The lunar project, called Artemis, is scheduled to involve multiple rocket launches prior to a mission that will take humans to the moon. Its first launch occurred in November.
Interesting chart in NASA budget documents this morning that show Artemis 3 still launching in 2025, but Artemis 4 pushed back to 2028. pic.twitter.com/xkURdlwSzr
— Jeff Foust (@jeff_foust) March 13, 2023
In any case, the program is not turning out to be as efficient as NASA scientists had hoped.
“NASA’s spending on the Artemis Moon Program is expected to reach $93 billion by 2025, including $23.8 billion already spent on the SLS system through 2022,” the audit concluded. “That sum represents ‘$6 billion in cost increases and over six years in schedule delays above NASA’s original projections,’” the report states.
Although engineers initially believed that reusing rockets from previous space shuttles would translate into overall cost savings, the inspector general’s report determined that those reductions have not helped keep the project within its original budget. In fact, figuring out how to combine used and new components in the complex spacecraft has been a costly and time-consuming addition to the mission.
According to the audit: “These increases are caused by interrelated issues such as assumptions that the use of heritage technologies from the Space Shuttle and Constellation Programs were expected to result in significant cost and schedule savings compared to developing new systems for the SLS. However, the complexity of developing, updating, and integrating new systems along with heritage components proved to be much greater than anticipated.”
Another central cause of the cost overages, according to the report, is the type of contracts that have been offered to suppliers thus far in the program.
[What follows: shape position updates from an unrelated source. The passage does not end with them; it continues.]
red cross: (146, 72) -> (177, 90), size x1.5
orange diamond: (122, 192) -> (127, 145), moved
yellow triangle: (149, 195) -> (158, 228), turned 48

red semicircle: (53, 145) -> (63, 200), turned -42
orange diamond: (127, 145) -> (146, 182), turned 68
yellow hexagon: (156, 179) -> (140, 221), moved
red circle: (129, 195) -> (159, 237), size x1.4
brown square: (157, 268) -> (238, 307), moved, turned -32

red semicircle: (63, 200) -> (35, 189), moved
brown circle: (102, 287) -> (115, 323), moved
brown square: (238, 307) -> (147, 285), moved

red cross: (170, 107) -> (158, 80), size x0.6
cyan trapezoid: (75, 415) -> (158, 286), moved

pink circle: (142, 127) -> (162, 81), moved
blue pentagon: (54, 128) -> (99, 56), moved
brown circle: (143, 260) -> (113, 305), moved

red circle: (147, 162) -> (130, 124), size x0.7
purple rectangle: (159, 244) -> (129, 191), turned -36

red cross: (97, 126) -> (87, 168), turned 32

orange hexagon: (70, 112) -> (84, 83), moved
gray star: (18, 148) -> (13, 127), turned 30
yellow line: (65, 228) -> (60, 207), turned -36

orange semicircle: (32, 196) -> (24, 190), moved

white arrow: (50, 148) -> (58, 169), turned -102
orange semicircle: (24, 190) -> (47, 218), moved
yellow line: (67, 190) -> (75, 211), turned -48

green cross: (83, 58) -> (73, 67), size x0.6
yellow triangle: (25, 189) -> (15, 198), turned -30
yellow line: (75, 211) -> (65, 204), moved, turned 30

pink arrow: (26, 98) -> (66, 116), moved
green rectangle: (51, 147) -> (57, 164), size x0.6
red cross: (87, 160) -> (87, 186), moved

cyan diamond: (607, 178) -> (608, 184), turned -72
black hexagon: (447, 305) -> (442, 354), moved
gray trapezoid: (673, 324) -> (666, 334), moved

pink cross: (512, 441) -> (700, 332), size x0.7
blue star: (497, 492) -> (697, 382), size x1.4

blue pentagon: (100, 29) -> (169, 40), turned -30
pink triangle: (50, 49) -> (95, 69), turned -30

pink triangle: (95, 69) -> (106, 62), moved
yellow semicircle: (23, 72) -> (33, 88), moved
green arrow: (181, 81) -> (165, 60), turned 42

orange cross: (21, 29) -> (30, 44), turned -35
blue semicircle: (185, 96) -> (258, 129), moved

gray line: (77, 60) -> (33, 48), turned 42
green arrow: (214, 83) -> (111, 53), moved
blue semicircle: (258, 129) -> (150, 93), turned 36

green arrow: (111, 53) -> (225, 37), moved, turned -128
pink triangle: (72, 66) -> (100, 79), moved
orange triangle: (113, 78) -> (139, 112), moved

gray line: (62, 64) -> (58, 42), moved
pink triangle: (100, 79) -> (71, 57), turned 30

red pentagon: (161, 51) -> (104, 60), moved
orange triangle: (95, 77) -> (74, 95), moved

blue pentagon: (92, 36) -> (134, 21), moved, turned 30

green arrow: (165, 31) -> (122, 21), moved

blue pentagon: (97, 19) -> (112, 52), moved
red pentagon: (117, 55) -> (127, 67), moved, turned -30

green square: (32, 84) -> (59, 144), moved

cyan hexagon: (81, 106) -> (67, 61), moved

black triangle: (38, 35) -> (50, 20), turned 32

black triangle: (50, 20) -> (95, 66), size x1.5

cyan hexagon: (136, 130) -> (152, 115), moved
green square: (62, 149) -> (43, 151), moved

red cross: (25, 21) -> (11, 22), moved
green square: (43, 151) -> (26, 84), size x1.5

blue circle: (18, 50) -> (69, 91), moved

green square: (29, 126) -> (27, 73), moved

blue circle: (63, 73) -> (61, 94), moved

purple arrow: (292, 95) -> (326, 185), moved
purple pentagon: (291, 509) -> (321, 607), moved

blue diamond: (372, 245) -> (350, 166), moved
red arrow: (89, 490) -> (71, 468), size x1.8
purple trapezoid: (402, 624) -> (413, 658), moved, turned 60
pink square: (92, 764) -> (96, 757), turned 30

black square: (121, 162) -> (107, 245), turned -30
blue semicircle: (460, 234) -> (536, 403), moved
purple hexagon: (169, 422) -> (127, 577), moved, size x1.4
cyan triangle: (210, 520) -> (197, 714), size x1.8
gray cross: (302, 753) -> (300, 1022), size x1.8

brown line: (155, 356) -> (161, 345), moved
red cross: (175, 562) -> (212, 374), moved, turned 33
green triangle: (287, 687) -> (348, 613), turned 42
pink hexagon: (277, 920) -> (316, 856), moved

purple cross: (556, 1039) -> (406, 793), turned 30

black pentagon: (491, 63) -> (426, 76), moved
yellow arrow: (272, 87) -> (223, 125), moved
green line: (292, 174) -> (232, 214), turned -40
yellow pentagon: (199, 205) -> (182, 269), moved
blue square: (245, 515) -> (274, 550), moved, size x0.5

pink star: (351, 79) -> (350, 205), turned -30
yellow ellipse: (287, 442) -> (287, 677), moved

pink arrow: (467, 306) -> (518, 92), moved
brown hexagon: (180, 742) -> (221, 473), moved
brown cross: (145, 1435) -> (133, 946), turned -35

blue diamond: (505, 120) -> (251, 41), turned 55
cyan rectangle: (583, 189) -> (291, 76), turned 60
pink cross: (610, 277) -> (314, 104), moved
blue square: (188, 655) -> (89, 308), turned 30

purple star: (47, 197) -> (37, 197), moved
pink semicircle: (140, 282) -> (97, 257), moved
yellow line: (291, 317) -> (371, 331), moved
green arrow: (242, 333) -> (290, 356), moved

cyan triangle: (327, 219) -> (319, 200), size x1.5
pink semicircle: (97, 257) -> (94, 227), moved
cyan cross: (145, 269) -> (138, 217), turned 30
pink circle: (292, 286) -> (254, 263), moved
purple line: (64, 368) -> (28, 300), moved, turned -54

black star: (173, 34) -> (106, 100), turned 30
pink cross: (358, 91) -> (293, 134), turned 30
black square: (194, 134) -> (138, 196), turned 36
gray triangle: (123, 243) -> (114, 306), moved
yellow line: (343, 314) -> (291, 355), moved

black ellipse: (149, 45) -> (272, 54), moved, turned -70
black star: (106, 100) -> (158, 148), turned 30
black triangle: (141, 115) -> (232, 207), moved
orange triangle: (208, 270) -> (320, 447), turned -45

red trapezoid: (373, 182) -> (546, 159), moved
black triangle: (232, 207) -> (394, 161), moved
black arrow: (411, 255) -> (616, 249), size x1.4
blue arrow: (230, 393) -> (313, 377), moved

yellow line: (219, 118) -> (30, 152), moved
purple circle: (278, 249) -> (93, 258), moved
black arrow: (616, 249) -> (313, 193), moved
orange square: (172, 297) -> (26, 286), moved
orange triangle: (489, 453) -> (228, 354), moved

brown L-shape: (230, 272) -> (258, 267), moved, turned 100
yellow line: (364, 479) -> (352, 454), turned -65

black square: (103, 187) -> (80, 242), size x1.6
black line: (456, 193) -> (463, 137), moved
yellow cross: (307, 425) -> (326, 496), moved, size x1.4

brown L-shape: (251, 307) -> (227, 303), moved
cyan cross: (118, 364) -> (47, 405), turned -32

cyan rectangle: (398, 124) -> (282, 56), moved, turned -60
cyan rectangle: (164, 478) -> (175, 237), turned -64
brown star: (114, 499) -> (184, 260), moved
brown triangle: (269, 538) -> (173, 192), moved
So-called “cost-plus” deals allow contractors to tack on additional expenses and raise costs on a whim.
In order to address this issue, the inspector general urges NASA to only offer fixed-price contracts for the remainder of the Artemis program. The agency has indicated that it would accept the recommendations included in the audit, though, as with any bloated federal entity, it remains to be seen whether bureaucrats will be able to keep expenses down in the long run.